Congratulations to Matthew from everyone here at the School of English for his SURE award: ‘Best Dissemination (Non-Poster)’.
Last summer, I took part in the Sheffield Undergraduate Research Experience (SURE), carrying out an exploration of the cultural impact of – and influences upon – the autobiography of Albert Pierrepoint, one of the most prolific hangmen in British history. My research was completed under the supervision of Dr Katherine Ebury, with an aim to feed into her own investigation into the way that literary representations of capital punishment responded to and shaped public discourse on justice in the period from 1900 until 1950.
However, my own research was also to culminate in two separate outcomes; firstly, a written report to be submitted to the SURE team, and secondly, a visual dissemination of my research to be displayed at the SURE showcase in February. Whilst this generally meant producing an informational poster, I felt that the subject of my research leant itself more naturally to video form.
In reading about Albert Pierrepoint, and about the British execution more generally, I could not escape the notion that capital punishment was concerned with the performance almost as much as it was with the law and with, well, punishment. The hanging may have been moved into an ostensibly private setting in the 1800s, but it was never intended to become invisible. Indeed, again and again, my research uncovered a fixation with vision and observation – from the cast of authorities, technicians and medical professionals in observant attendance at each execution, to the distant public supposedly learning from the mistakes of the condemned in the newspapers, the British hanging was never denied an audience.

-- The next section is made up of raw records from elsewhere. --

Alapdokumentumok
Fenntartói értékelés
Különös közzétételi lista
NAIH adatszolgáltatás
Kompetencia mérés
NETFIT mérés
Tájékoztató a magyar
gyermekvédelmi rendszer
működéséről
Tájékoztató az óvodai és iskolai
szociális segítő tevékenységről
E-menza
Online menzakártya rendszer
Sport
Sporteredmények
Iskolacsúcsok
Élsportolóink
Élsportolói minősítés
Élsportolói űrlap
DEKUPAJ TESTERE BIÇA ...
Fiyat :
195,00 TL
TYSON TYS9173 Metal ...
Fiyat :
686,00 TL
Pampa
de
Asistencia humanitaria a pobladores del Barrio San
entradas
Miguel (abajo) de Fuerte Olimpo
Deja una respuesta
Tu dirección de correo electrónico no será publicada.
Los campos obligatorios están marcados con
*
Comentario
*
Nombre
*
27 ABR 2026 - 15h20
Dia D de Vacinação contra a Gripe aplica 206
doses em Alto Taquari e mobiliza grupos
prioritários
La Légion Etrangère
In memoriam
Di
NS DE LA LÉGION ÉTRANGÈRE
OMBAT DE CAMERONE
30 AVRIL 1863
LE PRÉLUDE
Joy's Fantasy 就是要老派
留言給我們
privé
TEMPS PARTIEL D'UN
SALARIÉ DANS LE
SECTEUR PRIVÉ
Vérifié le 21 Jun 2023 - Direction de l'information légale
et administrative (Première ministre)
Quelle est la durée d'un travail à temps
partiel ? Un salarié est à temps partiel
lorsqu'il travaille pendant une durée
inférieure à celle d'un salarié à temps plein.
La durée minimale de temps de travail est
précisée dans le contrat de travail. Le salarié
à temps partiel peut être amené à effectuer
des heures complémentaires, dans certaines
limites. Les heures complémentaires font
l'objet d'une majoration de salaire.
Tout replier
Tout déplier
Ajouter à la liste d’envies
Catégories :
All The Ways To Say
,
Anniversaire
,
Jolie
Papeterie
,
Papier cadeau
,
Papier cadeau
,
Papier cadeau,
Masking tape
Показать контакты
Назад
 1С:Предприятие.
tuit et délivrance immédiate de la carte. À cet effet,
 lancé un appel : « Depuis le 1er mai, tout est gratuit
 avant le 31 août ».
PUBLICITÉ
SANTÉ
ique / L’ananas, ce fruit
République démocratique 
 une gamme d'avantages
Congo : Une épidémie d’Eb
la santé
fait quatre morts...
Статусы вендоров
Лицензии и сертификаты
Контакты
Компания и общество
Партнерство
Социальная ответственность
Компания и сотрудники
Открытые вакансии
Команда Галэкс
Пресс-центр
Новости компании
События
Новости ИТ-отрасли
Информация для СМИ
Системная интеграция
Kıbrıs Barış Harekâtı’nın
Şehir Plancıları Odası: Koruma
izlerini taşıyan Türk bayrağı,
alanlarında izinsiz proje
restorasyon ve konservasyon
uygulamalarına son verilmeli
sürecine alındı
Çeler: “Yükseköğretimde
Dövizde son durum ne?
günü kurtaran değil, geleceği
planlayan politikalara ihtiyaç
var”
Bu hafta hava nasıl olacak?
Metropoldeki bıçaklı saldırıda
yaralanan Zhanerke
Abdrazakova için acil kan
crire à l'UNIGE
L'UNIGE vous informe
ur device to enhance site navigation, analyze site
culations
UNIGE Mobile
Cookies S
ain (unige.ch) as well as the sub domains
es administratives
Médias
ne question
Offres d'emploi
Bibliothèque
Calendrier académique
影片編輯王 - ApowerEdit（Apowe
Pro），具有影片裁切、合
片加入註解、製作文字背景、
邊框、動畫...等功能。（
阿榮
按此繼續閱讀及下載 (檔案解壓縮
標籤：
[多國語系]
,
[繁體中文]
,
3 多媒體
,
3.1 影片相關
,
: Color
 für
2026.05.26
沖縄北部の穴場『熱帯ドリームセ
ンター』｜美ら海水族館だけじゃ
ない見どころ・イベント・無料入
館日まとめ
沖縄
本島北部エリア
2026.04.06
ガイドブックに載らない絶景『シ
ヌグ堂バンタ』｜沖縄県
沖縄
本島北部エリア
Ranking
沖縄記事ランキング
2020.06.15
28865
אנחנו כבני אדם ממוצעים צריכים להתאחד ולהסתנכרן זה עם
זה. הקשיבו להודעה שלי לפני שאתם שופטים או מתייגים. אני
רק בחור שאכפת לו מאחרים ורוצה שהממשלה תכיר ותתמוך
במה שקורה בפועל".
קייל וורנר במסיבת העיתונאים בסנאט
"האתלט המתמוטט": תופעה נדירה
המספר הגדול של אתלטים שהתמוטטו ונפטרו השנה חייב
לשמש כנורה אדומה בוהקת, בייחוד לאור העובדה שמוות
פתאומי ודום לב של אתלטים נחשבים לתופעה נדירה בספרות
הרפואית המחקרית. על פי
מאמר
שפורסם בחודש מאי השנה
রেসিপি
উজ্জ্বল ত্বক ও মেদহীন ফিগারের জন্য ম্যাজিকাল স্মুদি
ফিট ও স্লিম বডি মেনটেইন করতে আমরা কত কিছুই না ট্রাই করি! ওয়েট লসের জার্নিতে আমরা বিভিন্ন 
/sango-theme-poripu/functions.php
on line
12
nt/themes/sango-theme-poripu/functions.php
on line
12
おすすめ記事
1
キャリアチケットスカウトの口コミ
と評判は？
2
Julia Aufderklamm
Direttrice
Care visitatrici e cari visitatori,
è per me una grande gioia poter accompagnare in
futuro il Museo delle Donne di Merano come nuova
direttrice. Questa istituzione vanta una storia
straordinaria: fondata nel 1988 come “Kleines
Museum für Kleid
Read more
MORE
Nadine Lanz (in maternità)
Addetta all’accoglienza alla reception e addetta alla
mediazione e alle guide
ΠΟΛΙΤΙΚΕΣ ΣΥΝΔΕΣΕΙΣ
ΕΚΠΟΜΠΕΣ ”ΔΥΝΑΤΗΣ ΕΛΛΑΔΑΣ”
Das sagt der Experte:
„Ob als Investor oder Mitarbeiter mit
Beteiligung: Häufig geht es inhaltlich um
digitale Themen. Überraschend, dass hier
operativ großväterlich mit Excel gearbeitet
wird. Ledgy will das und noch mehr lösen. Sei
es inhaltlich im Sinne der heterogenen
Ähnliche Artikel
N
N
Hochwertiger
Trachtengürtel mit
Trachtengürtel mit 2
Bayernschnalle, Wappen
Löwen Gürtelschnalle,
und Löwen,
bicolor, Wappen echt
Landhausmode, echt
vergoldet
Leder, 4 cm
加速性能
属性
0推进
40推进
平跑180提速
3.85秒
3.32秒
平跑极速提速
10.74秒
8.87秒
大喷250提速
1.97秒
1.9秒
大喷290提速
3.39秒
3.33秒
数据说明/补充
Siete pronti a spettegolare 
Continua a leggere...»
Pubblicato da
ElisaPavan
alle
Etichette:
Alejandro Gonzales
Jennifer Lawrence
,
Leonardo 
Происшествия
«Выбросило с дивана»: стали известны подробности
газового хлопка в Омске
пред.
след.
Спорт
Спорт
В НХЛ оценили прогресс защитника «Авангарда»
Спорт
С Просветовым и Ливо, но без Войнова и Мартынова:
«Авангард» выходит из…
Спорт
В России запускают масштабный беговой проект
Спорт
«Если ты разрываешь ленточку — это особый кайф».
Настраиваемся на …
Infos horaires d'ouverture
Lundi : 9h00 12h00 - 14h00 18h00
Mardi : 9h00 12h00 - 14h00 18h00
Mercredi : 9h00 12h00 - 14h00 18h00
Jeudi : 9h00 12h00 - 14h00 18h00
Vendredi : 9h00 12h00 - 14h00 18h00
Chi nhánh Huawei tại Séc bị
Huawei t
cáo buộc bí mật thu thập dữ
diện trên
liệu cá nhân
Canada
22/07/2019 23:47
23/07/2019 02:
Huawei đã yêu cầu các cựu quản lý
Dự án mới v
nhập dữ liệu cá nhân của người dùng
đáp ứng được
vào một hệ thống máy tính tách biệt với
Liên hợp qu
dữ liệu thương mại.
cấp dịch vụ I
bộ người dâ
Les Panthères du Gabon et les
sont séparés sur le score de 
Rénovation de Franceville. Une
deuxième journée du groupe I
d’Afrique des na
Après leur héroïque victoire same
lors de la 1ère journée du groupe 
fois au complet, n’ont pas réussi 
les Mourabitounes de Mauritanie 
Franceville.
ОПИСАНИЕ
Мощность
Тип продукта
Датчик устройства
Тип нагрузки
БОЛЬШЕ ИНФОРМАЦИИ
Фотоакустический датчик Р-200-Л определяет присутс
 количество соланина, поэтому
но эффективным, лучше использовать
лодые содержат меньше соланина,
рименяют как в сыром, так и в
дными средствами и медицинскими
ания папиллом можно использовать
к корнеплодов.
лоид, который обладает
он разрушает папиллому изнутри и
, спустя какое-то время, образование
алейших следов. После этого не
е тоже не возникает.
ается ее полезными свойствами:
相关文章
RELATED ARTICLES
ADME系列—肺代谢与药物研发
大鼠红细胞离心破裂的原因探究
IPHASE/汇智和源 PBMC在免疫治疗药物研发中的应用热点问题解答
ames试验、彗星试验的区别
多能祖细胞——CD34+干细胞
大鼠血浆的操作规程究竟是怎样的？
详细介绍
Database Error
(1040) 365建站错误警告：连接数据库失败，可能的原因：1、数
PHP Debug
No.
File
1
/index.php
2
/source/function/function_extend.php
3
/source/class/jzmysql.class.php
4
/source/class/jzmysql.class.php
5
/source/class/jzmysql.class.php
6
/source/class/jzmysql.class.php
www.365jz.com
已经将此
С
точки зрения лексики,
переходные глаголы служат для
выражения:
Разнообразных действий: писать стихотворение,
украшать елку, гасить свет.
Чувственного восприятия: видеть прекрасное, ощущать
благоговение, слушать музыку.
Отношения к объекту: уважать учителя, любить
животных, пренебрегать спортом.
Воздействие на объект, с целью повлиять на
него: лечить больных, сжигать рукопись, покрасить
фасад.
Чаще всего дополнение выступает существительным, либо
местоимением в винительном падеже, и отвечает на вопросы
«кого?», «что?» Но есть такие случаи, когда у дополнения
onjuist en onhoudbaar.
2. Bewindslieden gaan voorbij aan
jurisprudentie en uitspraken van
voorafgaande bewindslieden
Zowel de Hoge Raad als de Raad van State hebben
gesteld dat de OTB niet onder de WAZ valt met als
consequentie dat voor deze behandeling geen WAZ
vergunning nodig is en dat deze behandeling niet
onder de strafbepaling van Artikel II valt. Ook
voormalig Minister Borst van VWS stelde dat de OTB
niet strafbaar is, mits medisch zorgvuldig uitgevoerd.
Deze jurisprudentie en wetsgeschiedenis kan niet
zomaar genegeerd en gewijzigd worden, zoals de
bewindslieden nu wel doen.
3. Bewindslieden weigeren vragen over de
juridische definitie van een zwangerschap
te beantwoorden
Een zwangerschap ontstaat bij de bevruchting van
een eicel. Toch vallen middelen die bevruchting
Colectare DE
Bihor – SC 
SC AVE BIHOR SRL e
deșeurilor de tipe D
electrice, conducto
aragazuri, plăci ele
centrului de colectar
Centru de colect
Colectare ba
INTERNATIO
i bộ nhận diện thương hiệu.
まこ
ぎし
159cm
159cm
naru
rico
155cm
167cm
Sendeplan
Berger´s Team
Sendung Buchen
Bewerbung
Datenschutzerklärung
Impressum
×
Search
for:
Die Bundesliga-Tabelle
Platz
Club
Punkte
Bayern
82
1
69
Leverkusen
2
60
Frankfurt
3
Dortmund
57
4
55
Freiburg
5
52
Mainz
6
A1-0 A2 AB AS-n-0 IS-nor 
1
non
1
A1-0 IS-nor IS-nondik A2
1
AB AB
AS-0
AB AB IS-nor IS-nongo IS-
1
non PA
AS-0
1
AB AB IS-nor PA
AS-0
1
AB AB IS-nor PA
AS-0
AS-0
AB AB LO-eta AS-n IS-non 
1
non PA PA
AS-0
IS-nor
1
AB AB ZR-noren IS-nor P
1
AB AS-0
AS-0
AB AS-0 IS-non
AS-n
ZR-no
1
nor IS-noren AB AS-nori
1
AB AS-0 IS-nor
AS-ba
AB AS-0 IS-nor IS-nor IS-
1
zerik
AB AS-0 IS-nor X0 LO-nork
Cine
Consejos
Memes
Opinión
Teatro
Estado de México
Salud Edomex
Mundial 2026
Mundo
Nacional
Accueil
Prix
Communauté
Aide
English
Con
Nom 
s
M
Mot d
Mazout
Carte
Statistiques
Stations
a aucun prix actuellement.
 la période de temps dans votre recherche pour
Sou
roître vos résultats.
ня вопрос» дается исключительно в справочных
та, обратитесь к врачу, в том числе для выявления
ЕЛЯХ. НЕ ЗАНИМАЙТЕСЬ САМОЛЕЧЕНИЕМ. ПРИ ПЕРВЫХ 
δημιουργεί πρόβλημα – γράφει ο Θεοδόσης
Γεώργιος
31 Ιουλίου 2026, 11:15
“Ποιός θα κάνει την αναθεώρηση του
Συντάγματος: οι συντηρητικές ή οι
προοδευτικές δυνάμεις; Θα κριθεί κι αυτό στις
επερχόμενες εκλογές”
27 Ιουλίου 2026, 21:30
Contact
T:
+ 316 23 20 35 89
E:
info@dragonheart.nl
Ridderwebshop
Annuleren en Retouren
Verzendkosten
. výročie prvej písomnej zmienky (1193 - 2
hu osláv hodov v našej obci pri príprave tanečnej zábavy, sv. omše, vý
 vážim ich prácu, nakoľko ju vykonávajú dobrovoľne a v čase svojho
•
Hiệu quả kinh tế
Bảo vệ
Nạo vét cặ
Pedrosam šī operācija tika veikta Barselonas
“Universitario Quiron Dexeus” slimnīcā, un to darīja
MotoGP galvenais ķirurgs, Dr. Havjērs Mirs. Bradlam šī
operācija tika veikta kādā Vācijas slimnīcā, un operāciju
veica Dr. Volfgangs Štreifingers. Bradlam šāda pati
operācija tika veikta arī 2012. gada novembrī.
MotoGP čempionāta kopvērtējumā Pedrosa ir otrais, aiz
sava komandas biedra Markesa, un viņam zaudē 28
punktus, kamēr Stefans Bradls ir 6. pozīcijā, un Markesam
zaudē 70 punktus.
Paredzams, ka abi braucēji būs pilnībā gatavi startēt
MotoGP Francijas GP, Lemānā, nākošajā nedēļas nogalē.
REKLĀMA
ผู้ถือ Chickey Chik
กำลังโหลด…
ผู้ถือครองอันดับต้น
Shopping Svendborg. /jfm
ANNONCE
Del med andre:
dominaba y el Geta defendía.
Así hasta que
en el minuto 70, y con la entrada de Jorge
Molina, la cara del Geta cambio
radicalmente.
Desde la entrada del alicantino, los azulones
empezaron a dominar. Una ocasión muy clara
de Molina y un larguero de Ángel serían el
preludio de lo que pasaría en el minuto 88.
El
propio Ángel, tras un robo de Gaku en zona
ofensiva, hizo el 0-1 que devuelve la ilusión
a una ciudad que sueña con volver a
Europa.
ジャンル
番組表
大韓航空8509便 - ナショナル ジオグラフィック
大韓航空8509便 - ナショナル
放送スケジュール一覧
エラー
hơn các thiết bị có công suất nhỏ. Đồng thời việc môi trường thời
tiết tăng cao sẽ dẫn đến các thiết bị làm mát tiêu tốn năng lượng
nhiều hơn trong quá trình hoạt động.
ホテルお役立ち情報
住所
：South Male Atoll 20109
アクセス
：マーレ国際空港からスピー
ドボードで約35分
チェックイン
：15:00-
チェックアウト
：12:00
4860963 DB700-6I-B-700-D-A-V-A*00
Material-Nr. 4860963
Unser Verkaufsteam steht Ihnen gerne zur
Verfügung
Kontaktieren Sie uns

The only thing that rivalled the care with which the balance between obscurity and visibility of the hanging was orchestrated was the technical understanding and professionalism of the hangman himself. If capital punishment was a performance, then the hangman was the stage manager, ensuring that each event within the execution was completed without any faults.
To film the dissemination of my research against a mock stage as a form of puppet theatre therefore seemed in keeping with the character of British capital punishment, both in its implicitly performative nature and in the connotations of machinery and workmanlike technicality it carries. Furthermore, whilst operating each prop by hand required a significant (and much appreciated) amount of help from my flatmates, it did provide a particular human quality to the end product – an effect that I felt was incredibly important. After all, as dramatically monolithic as the British system of capital punishment may have seemed, it was, ultimately, entirely dependent upon the work of men like Albert Pierrepoint.